A seasoned procurement veteran-turned-college-professor warns that the increasing decentralisation of the procurement process is opening doors to unethical practices.
Writing for Supply Chain Dive, Professor of Operations and Supply Chain Management, Rich Weissman at Endicott College, chronicles the transformation of the procurement jobs of old into the highly-skilled, ethical nature of the work today, a transition driven by the function’s rising importance to business success, and by a sea-change in the education and training of practitioners.
When it was a poorly-paid, lowly role, managers often turned a blind eye when suppliers approached purchasing agents with various ‘sweeteners’ designed to curry favour, a strategy that often worked.

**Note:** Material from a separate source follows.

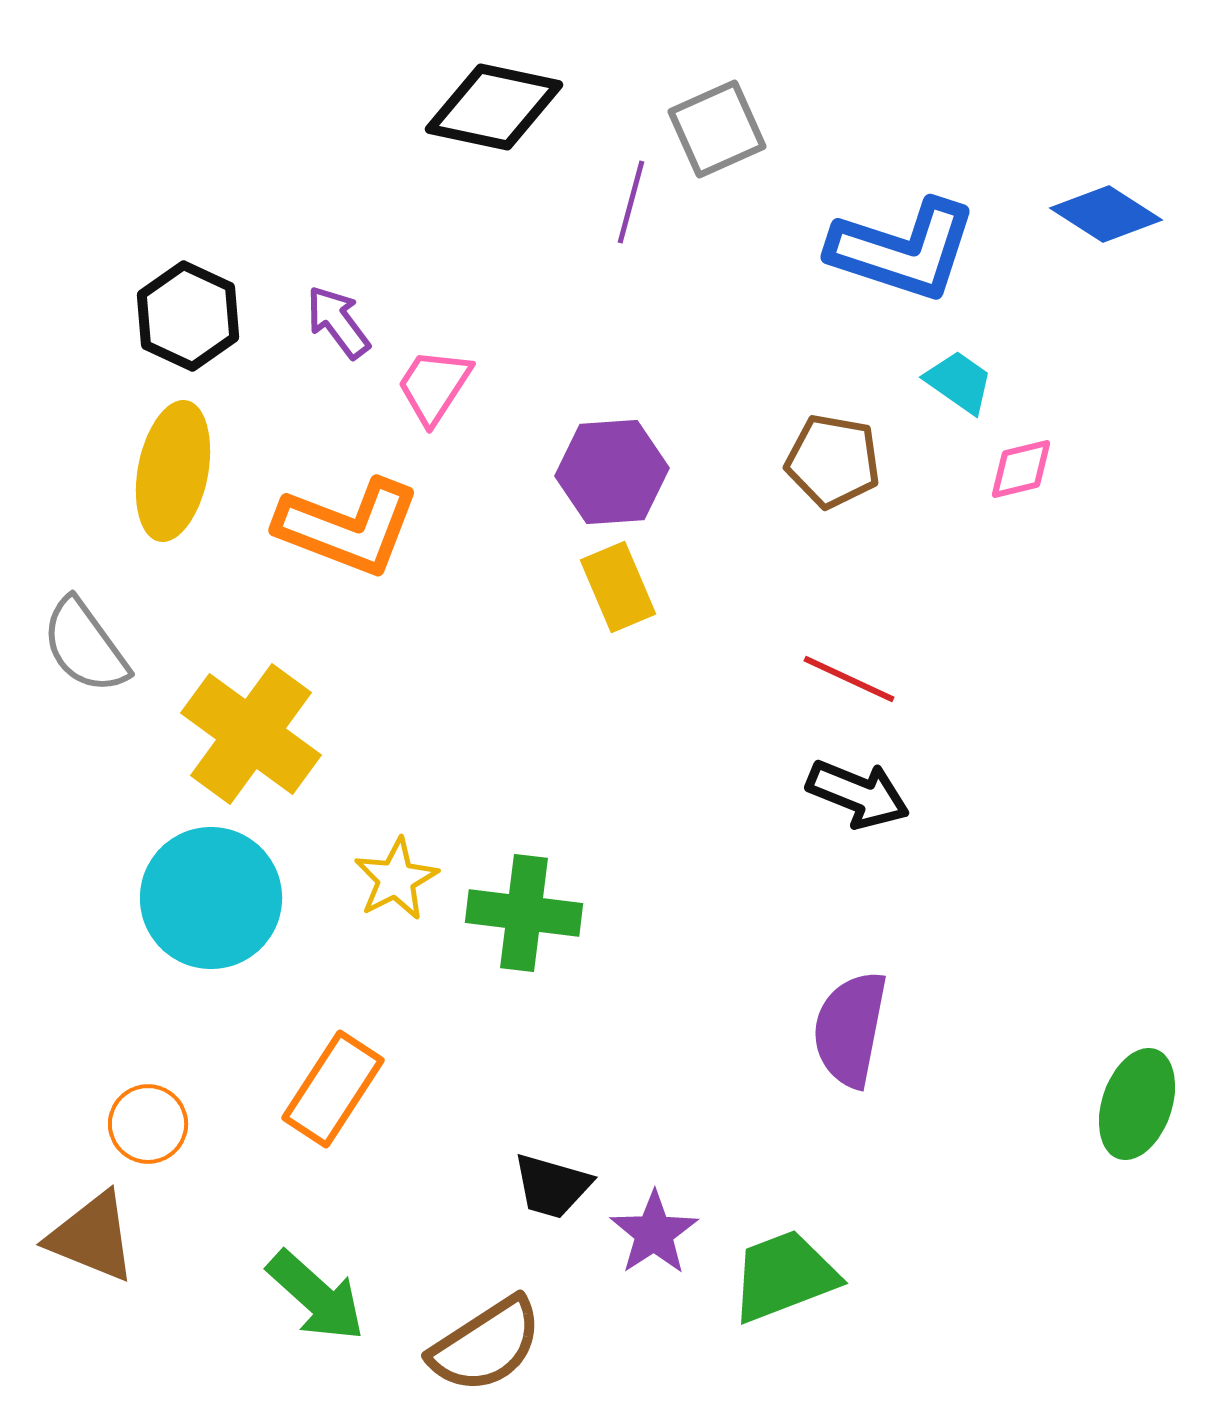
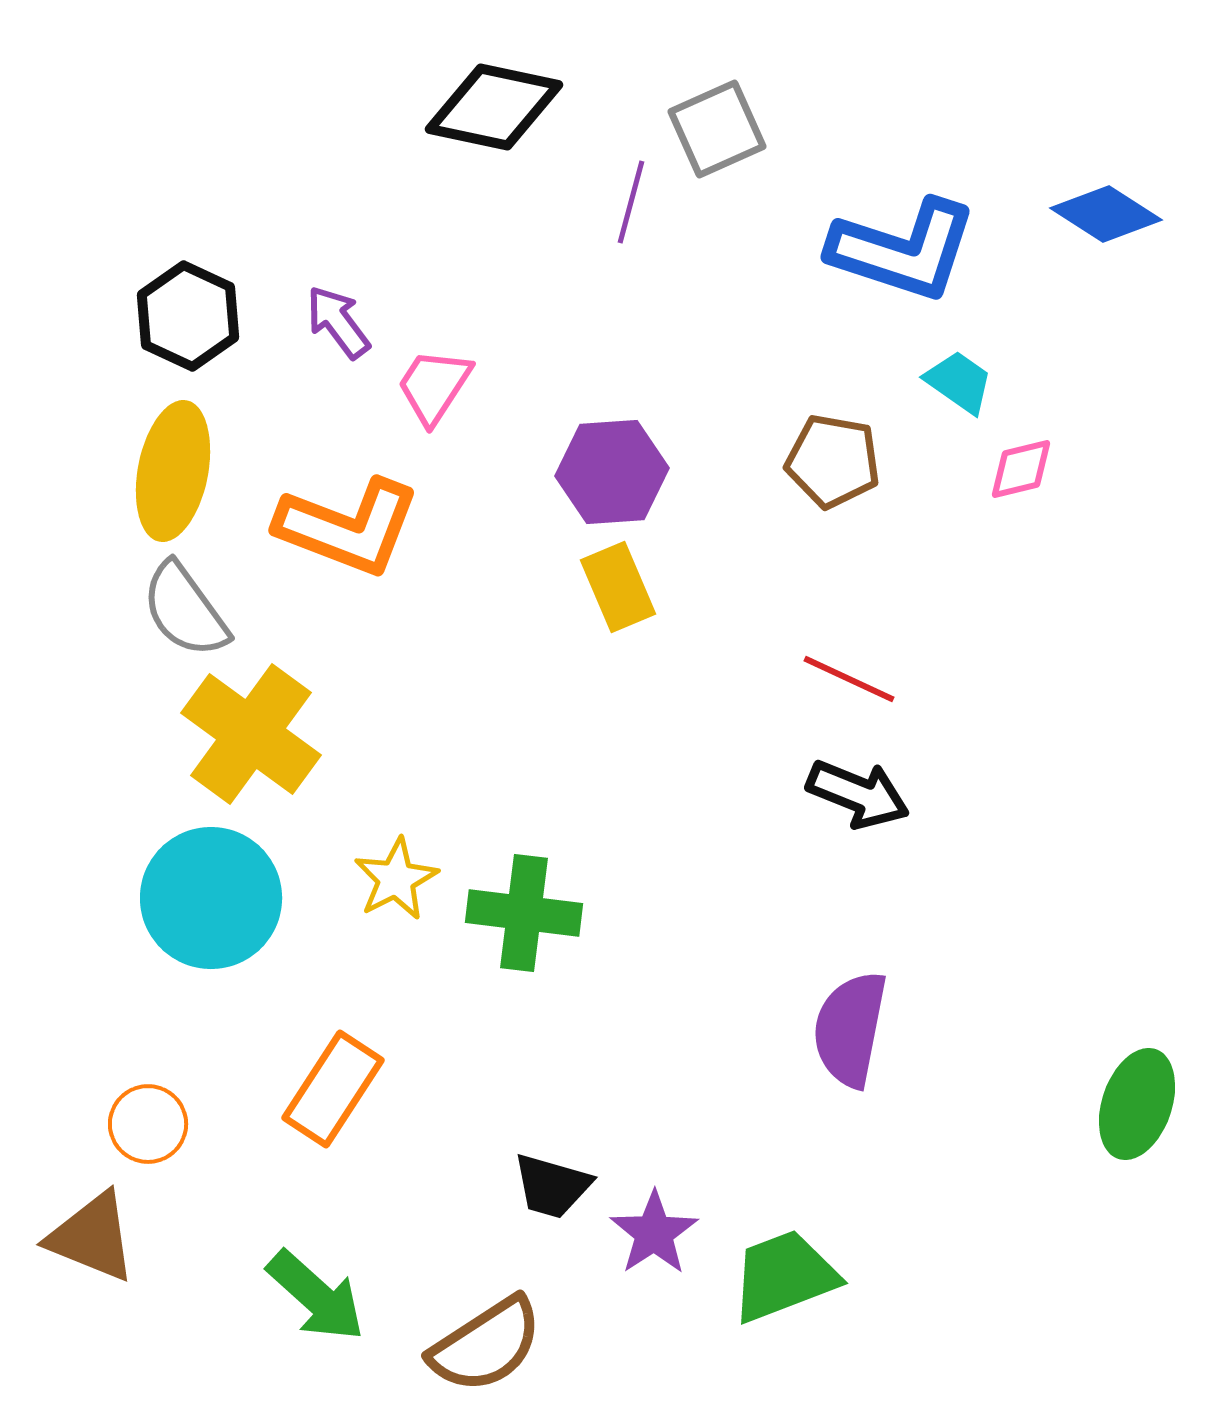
gray semicircle: moved 100 px right, 36 px up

Since then, with the higher profile of procurement and supply chain jobs today, and the vastly-improved skill base and remunerative recognition practitioners have acquired, these professionals have mostly stamped out unethical practices in the purchaser-supplier relationship.
But, a new trend is undermining the achievements, according to Professor Weissman: procurement decentralisation, a move towards ‘do it yourself’ purchasing that increasing organisations are adopting, aided partly by new technology, such as enterprise-level supply management software.
As Weissman notes, this trend means that “procurement gives up significant control of buying to engineers, lab managers, facilities staffs and assorted requisitioners across the company, each with their favoured suppliers.”
Maverick spend beyond the scope of established contracts and approved supplier lists is becoming more of an issue, creating an increased potential for bad behaviour among purchasers and suppliers.
There is also a growing array of personnel who have increasingly unsupervised supplier communications, Weissman observes, from planners to transportation mangers to expeditors to warehouse managers — a development with the potential to undermine the ethics of compliance and place a company in legal peril.
Weissman concludes with a warning: “… far too many hands are in the supply management process, making it difficult to keep ethical breaches at bay, no matter how often employees sign their annual ethics statement.”